Bringing automatic default responsive images to WordPress.
This plugin works by including all available image sizes for each image upload. Whenever WordPress outputs the image through the media uploader, or whenever a featured image is generated, those sizes will be included in the image tag via the srcset attribute.
- As of WordPress 4.4, images are responsive by default. If you are on WordPress 4.4 or plan to update, you will not need to install this plugin.
If you have had this plugin installed since before version 2.5 but are running version 4.4 of WordPress, it is important that you leave the plugin installed. This is because all versions of the plugin before version 2.5 relied on a
data-sizes attribute being present on an image in order to provide the responsive markup needed.
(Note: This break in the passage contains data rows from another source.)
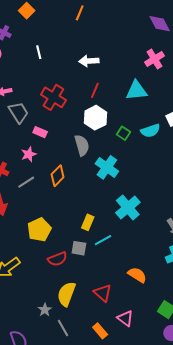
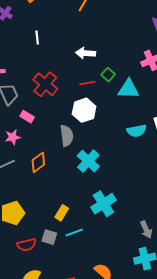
red line: (95, 90) -> (87, 83), turned 49
green square: (123, 133) -> (108, 75), moved

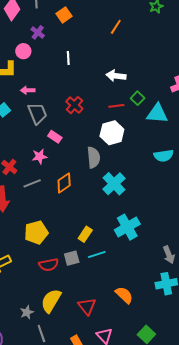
red cross: (45, 84) -> (74, 105), size x0.7
gray square: (49, 237) -> (72, 258), turned -35

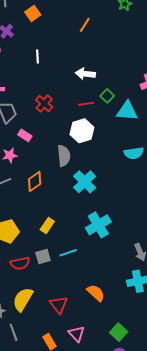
yellow rectangle: (85, 234) -> (47, 226), moved

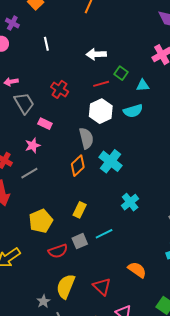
cyan triangle: (127, 111) -> (143, 85), size x0.6
cyan semicircle: (134, 153) -> (133, 111), moved
orange diamond: (35, 181) -> (78, 166), moved
cyan cross: (98, 225) -> (130, 202), size x0.7

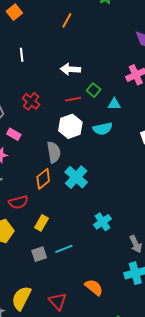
cyan cross: (130, 202) -> (102, 222), moved
red semicircle: (58, 251) -> (18, 202), moved

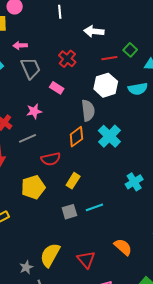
white arrow: (70, 69) -> (94, 31), moved
pink rectangle: (14, 134) -> (57, 88), moved

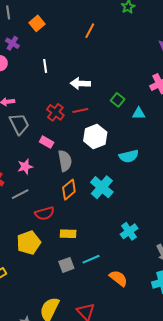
red line: (109, 58) -> (80, 111), moved
cyan semicircle: (138, 89) -> (129, 156), moved
gray semicircle: (88, 110) -> (65, 161), moved
yellow rectangle: (73, 181) -> (68, 234), turned 63
orange semicircle: (123, 247) -> (118, 278), moved

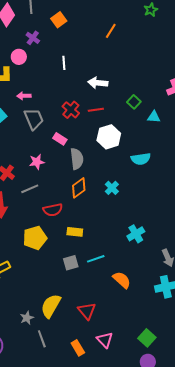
cyan cross: (102, 187) -> (112, 188), size x0.6

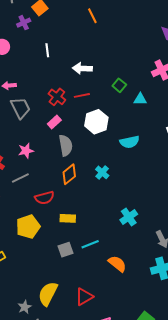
orange line: (111, 31) -> (92, 16), turned -56
purple cross: (33, 38) -> (24, 23), moved, turned 32
pink rectangle: (60, 139) -> (54, 122), moved, turned -72
red triangle: (87, 311) -> (84, 297), turned 42

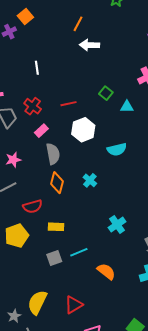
orange line: (92, 16) -> (78, 24), turned 56
white line: (47, 50) -> (37, 68), moved
white arrow: (82, 68) -> (89, 45), moved
red cross: (57, 97) -> (33, 106), moved
orange diamond: (69, 174) -> (57, 183), turned -35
If the plugin in this case is removed, then images in posts will be left with invalid markup. We are working to address this issue, and you can keep track of our progress here at https://github.com/ResponsiveImagesCG/wp-tevko-responsive-images/issues/178.
You can still use the plugin for advanced image compression support or as a simple way to include the picturefill script. The plugin will fall back to WordPress default functions if responsive image support is detected in your installation.
Version 3.1.0 includes important changes that make this plugin compatible with WordPress version 4.4. Upgrading is highly recommended.
As of version 2.5.0, the plugin adds
sizesattributes to images on the front end instead of adding them to the image markup saved in posts.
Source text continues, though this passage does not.